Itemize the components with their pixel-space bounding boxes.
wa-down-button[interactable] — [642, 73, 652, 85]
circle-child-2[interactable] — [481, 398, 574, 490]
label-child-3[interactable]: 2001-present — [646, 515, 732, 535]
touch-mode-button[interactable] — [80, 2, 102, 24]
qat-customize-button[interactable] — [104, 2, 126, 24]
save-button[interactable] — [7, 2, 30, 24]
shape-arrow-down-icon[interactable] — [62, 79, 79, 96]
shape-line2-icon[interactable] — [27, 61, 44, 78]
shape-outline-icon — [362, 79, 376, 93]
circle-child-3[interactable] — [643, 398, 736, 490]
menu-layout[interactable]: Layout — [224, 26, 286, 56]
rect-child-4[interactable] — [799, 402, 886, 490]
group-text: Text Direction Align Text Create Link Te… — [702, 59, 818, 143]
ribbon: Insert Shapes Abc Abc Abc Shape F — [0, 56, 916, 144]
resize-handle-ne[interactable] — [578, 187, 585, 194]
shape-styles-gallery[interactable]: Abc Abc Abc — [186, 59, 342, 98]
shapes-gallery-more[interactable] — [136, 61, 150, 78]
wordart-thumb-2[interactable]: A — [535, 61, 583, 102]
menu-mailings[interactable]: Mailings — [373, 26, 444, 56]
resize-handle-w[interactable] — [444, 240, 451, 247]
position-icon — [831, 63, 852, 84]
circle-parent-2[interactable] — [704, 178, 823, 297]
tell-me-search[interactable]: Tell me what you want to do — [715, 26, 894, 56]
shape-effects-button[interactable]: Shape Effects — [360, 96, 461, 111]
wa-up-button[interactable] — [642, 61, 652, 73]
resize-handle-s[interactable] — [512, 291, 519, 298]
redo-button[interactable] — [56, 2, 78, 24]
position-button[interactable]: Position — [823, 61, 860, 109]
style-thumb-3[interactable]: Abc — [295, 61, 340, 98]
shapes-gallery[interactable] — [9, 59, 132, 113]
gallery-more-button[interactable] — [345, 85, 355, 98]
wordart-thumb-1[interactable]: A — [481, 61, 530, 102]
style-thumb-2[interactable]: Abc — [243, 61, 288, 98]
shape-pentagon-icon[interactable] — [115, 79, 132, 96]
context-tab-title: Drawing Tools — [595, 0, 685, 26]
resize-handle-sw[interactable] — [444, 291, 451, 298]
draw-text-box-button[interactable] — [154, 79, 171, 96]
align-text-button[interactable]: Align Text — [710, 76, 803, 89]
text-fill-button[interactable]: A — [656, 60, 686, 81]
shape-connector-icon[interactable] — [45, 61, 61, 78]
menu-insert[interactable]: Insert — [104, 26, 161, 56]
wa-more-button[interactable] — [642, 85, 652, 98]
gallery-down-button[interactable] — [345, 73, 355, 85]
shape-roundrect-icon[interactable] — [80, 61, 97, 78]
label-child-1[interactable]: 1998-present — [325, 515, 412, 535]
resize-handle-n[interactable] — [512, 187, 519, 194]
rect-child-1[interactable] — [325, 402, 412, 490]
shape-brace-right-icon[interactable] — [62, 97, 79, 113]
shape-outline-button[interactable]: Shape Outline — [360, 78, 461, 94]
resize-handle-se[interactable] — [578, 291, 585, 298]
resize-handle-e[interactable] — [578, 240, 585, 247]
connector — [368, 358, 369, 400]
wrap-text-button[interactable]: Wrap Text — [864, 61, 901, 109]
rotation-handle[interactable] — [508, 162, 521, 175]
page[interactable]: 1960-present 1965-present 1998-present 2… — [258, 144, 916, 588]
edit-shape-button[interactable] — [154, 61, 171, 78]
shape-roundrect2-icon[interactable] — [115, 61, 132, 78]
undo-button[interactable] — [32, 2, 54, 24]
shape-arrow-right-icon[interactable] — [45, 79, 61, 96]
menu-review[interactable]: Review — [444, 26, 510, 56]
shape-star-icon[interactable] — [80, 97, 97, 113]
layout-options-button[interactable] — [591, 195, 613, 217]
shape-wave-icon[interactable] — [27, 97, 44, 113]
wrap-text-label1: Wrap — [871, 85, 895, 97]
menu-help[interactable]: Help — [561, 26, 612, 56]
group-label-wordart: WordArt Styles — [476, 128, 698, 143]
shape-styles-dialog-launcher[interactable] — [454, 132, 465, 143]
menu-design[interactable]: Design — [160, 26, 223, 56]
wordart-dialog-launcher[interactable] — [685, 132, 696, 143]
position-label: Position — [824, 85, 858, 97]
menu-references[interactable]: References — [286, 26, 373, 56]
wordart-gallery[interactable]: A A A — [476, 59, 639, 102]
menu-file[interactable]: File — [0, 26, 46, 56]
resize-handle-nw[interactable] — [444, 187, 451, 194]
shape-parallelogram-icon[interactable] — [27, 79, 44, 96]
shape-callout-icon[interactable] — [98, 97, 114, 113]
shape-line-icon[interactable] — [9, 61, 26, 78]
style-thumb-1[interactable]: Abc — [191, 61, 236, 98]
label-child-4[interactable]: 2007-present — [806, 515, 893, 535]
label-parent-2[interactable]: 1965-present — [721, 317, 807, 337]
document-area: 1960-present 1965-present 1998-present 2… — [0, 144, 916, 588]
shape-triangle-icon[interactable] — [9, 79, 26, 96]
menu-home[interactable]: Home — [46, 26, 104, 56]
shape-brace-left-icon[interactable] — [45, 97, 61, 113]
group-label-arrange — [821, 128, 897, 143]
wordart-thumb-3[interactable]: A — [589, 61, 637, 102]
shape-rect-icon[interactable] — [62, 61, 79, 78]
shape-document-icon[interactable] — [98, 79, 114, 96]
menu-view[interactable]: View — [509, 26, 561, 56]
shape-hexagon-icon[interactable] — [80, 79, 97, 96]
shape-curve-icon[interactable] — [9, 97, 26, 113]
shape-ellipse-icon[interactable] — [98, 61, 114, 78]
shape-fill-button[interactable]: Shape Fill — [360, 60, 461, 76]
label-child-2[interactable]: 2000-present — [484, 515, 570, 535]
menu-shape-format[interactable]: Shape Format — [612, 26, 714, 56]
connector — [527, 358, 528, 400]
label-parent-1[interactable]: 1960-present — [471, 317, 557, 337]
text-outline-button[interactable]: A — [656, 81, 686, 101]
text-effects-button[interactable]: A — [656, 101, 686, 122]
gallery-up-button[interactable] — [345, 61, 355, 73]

______

| PROMPT |
In this exercise, you retype all of the data exactly as it appears above.

| SOLUTION |
Itemize the components with their pixel-space bounding boxes.
wa-down-button[interactable] — [642, 73, 652, 85]
circle-child-2[interactable] — [481, 398, 574, 490]
label-child-3[interactable]: 2001-present — [646, 515, 732, 535]
touch-mode-button[interactable] — [80, 2, 102, 24]
qat-customize-button[interactable] — [104, 2, 126, 24]
save-button[interactable] — [7, 2, 30, 24]
shape-arrow-down-icon[interactable] — [62, 79, 79, 96]
shape-line2-icon[interactable] — [27, 61, 44, 78]
shape-outline-icon — [362, 79, 376, 93]
circle-child-3[interactable] — [643, 398, 736, 490]
menu-layout[interactable]: Layout — [224, 26, 286, 56]
rect-child-4[interactable] — [799, 402, 886, 490]
group-text: Text Direction Align Text Create Link Te… — [702, 59, 818, 143]
ribbon: Insert Shapes Abc Abc Abc Shape F — [0, 56, 916, 144]
resize-handle-ne[interactable] — [578, 187, 585, 194]
shape-styles-gallery[interactable]: Abc Abc Abc — [186, 59, 342, 98]
shapes-gallery-more[interactable] — [136, 61, 150, 78]
wordart-thumb-2[interactable]: A — [535, 61, 583, 102]
menu-mailings[interactable]: Mailings — [373, 26, 444, 56]
resize-handle-w[interactable] — [444, 240, 451, 247]
position-icon — [831, 63, 852, 84]
circle-parent-2[interactable] — [704, 178, 823, 297]
tell-me-search[interactable]: Tell me what you want to do — [715, 26, 894, 56]
shape-effects-button[interactable]: Shape Effects — [360, 96, 461, 111]
wa-up-button[interactable] — [642, 61, 652, 73]
resize-handle-s[interactable] — [512, 291, 519, 298]
redo-button[interactable] — [56, 2, 78, 24]
position-button[interactable]: Position — [823, 61, 860, 109]
style-thumb-3[interactable]: Abc — [295, 61, 340, 98]
shapes-gallery[interactable] — [9, 59, 132, 113]
gallery-more-button[interactable] — [345, 85, 355, 98]
wordart-thumb-1[interactable]: A — [481, 61, 530, 102]
style-thumb-2[interactable]: Abc — [243, 61, 288, 98]
shape-pentagon-icon[interactable] — [115, 79, 132, 96]
context-tab-title: Drawing Tools — [595, 0, 685, 26]
resize-handle-sw[interactable] — [444, 291, 451, 298]
draw-text-box-button[interactable] — [154, 79, 171, 96]
align-text-button[interactable]: Align Text — [710, 76, 803, 89]
text-fill-button[interactable]: A — [656, 60, 686, 81]
shape-connector-icon[interactable] — [45, 61, 61, 78]
menu-insert[interactable]: Insert — [104, 26, 161, 56]
wa-more-button[interactable] — [642, 85, 652, 98]
gallery-down-button[interactable] — [345, 73, 355, 85]
shape-roundrect-icon[interactable] — [80, 61, 97, 78]
label-child-1[interactable]: 1998-present — [325, 515, 412, 535]
resize-handle-n[interactable] — [512, 187, 519, 194]
rect-child-1[interactable] — [325, 402, 412, 490]
shape-brace-right-icon[interactable] — [62, 97, 79, 113]
shape-outline-button[interactable]: Shape Outline — [360, 78, 461, 94]
resize-handle-se[interactable] — [578, 291, 585, 298]
resize-handle-e[interactable] — [578, 240, 585, 247]
connector — [368, 358, 369, 400]
wrap-text-button[interactable]: Wrap Text — [864, 61, 901, 109]
rotation-handle[interactable] — [508, 162, 521, 175]
page[interactable]: 1960-present 1965-present 1998-present 2… — [258, 144, 916, 588]
edit-shape-button[interactable] — [154, 61, 171, 78]
shape-roundrect2-icon[interactable] — [115, 61, 132, 78]
undo-button[interactable] — [32, 2, 54, 24]
shape-arrow-right-icon[interactable] — [45, 79, 61, 96]
menu-review[interactable]: Review — [444, 26, 510, 56]
shape-star-icon[interactable] — [80, 97, 97, 113]
layout-options-button[interactable] — [591, 195, 613, 217]
shape-wave-icon[interactable] — [27, 97, 44, 113]
wrap-text-label1: Wrap — [871, 85, 895, 97]
menu-help[interactable]: Help — [561, 26, 612, 56]
group-label-wordart: WordArt Styles — [476, 128, 698, 143]
shape-styles-dialog-launcher[interactable] — [454, 132, 465, 143]
menu-design[interactable]: Design — [160, 26, 223, 56]
wordart-dialog-launcher[interactable] — [685, 132, 696, 143]
position-label: Position — [824, 85, 858, 97]
menu-references[interactable]: References — [286, 26, 373, 56]
wordart-gallery[interactable]: A A A — [476, 59, 639, 102]
menu-file[interactable]: File — [0, 26, 46, 56]
resize-handle-nw[interactable] — [444, 187, 451, 194]
shape-parallelogram-icon[interactable] — [27, 79, 44, 96]
shape-callout-icon[interactable] — [98, 97, 114, 113]
shape-line-icon[interactable] — [9, 61, 26, 78]
style-thumb-1[interactable]: Abc — [191, 61, 236, 98]
label-child-4[interactable]: 2007-present — [806, 515, 893, 535]
label-parent-2[interactable]: 1965-present — [721, 317, 807, 337]
document-area: 1960-present 1965-present 1998-present 2… — [0, 144, 916, 588]
shape-triangle-icon[interactable] — [9, 79, 26, 96]
menu-home[interactable]: Home — [46, 26, 104, 56]
shape-brace-left-icon[interactable] — [45, 97, 61, 113]
group-label-arrange — [821, 128, 897, 143]
wordart-thumb-3[interactable]: A — [589, 61, 637, 102]
shape-rect-icon[interactable] — [62, 61, 79, 78]
shape-document-icon[interactable] — [98, 79, 114, 96]
menu-view[interactable]: View — [509, 26, 561, 56]
shape-hexagon-icon[interactable] — [80, 79, 97, 96]
shape-curve-icon[interactable] — [9, 97, 26, 113]
shape-ellipse-icon[interactable] — [98, 61, 114, 78]
shape-fill-button[interactable]: Shape Fill — [360, 60, 461, 76]
label-child-2[interactable]: 2000-present — [484, 515, 570, 535]
menu-shape-format[interactable]: Shape Format — [612, 26, 714, 56]
connector — [527, 358, 528, 400]
label-parent-1[interactable]: 1960-present — [471, 317, 557, 337]
text-outline-button[interactable]: A — [656, 81, 686, 101]
text-effects-button[interactable]: A — [656, 101, 686, 122]
gallery-up-button[interactable] — [345, 61, 355, 73]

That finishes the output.